====== DATA SUPPLIED ======

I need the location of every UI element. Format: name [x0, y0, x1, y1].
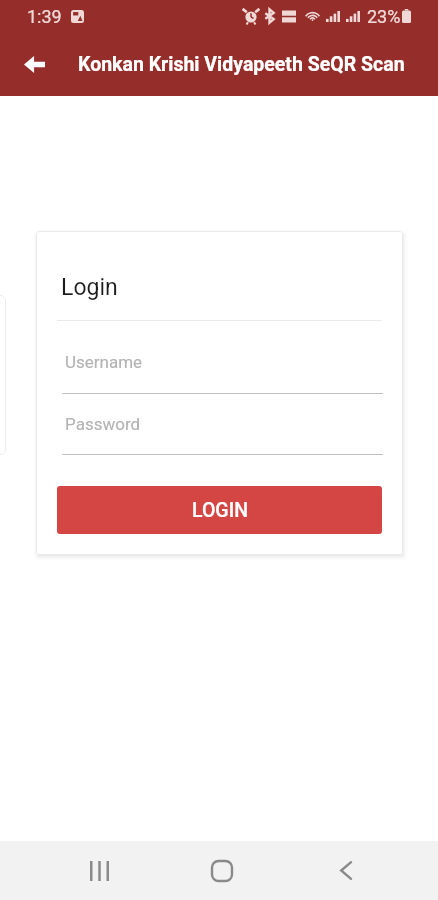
staticText: Login	[61, 274, 118, 301]
staticText: Konkan Krishi Vidyapeeth SeQR Scan	[78, 53, 405, 76]
button[interactable]: Home	[192, 841, 252, 900]
button[interactable]: Username	[62, 346, 383, 394]
staticText: 23%	[367, 6, 401, 27]
button[interactable]: Recent apps	[69, 841, 129, 900]
button[interactable]: Back	[316, 841, 376, 900]
staticText: Password	[65, 414, 141, 434]
button[interactable]: Navigate up	[13, 43, 55, 85]
staticText: 1:39	[27, 6, 62, 27]
staticText: Username	[65, 352, 143, 372]
button[interactable]: LOGIN	[57, 486, 382, 534]
staticText: LOGIN	[192, 499, 248, 522]
button[interactable]: Password	[62, 408, 383, 455]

======

— WHAT TO PRODUCE —
Restate the data above verbatim, skipping every image.

— TASK SOLUTION —
I need the location of every UI element. Format: name [x0, y0, x1, y1].
staticText: Login	[61, 274, 118, 301]
staticText: Konkan Krishi Vidyapeeth SeQR Scan	[78, 53, 405, 76]
button[interactable]: Home	[192, 841, 252, 900]
button[interactable]: Username	[62, 346, 383, 394]
staticText: 23%	[367, 6, 401, 27]
button[interactable]: Recent apps	[69, 841, 129, 900]
button[interactable]: Back	[316, 841, 376, 900]
staticText: Password	[65, 414, 141, 434]
button[interactable]: Navigate up	[13, 43, 55, 85]
staticText: 1:39	[27, 6, 62, 27]
staticText: Username	[65, 352, 143, 372]
button[interactable]: LOGIN	[57, 486, 382, 534]
staticText: LOGIN	[192, 499, 248, 522]
button[interactable]: Password	[62, 408, 383, 455]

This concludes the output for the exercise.